What you will do | Lines in the listing below may contain the word "Трансфер". State how many do, and nothing more.
——
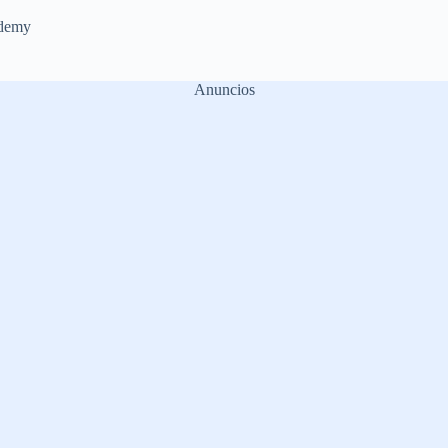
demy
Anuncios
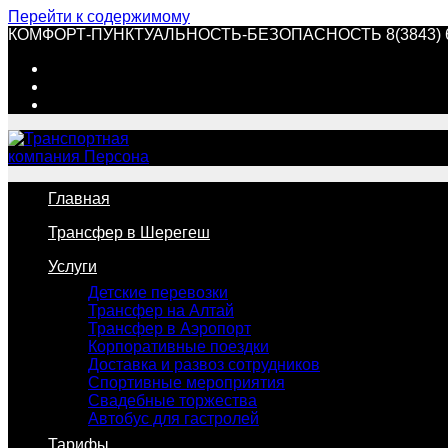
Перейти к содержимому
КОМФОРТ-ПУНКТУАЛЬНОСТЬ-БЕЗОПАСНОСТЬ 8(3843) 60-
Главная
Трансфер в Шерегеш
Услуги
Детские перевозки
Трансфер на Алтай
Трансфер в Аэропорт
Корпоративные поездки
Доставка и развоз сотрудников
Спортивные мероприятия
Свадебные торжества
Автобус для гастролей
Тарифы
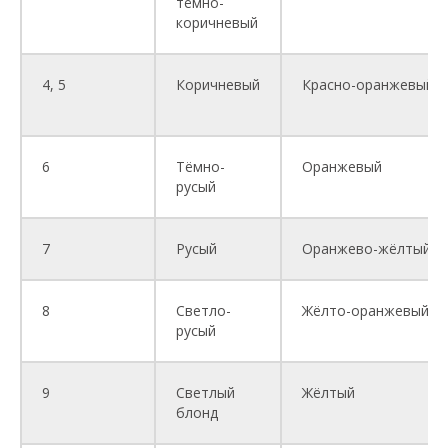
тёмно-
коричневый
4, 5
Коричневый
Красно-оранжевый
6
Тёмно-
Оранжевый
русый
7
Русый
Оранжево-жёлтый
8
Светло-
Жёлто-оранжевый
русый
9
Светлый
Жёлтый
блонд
——
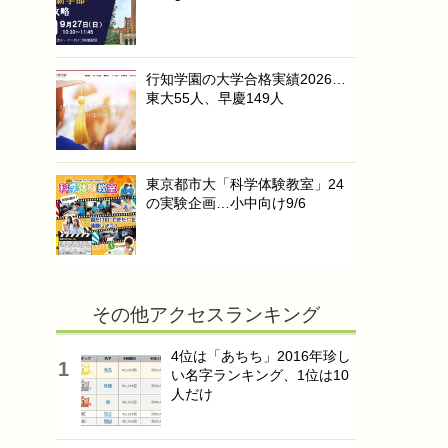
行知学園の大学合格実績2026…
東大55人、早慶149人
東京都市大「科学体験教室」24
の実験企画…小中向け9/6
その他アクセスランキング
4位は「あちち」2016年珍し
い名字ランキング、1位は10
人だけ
——
Worked solution | 3